● What you should do:
Wherever "target" appears in a line of the listing, report that line.

◇ ◇ ◇ ◇ ◇

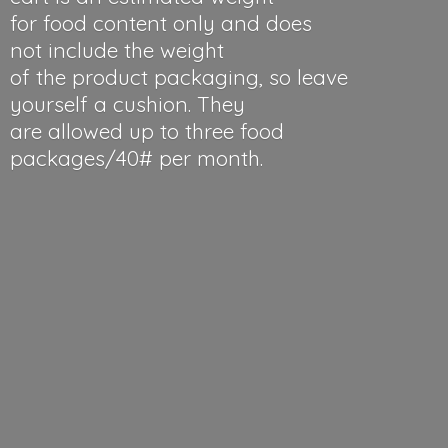
for food content only and does
not include the weight
of the product packaging, so leave
yourself a cushion. They
are allowed up to three food
packages/40#
per month.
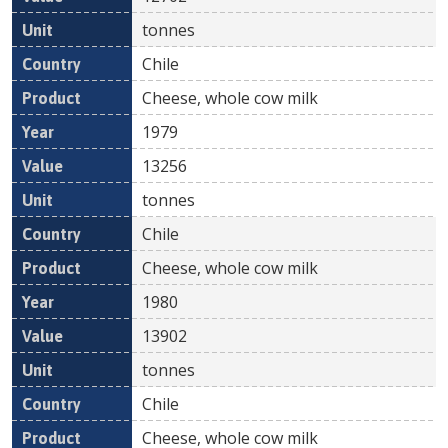
tonnes
Chile
Cheese, whole cow milk
1979
13256
tonnes
Chile
Cheese, whole cow milk
1980
13902
tonnes
Chile
Cheese, whole cow milk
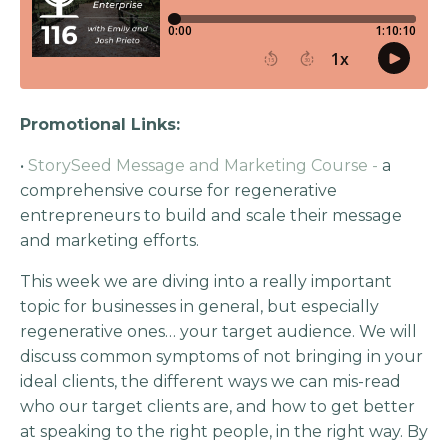
Promotional Links:
•
StorySeed Message and Marketing Course -
a
comprehensive course for regenerative
entrepreneurs to build and scale their message
and marketing efforts.
This week we are diving into a really important
topic for businesses in general, but especially
regenerative ones… your target audience. We will
discuss common symptoms of not bringing in your
ideal clients, the different ways we can mis-read
who our target clients are, and how to get better
at speaking to the right people, in the right way. By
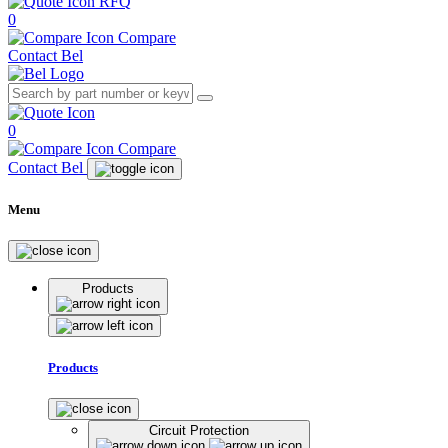
RFQ
0
Compare
Contact Bel
0
Compare
Contact Bel
Menu
Products
Products
Circuit Protection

◇ ◇ ◇ ◇ ◇

● Your response:
regenerative ones… your target audience. We will
who our target clients are, and how to get better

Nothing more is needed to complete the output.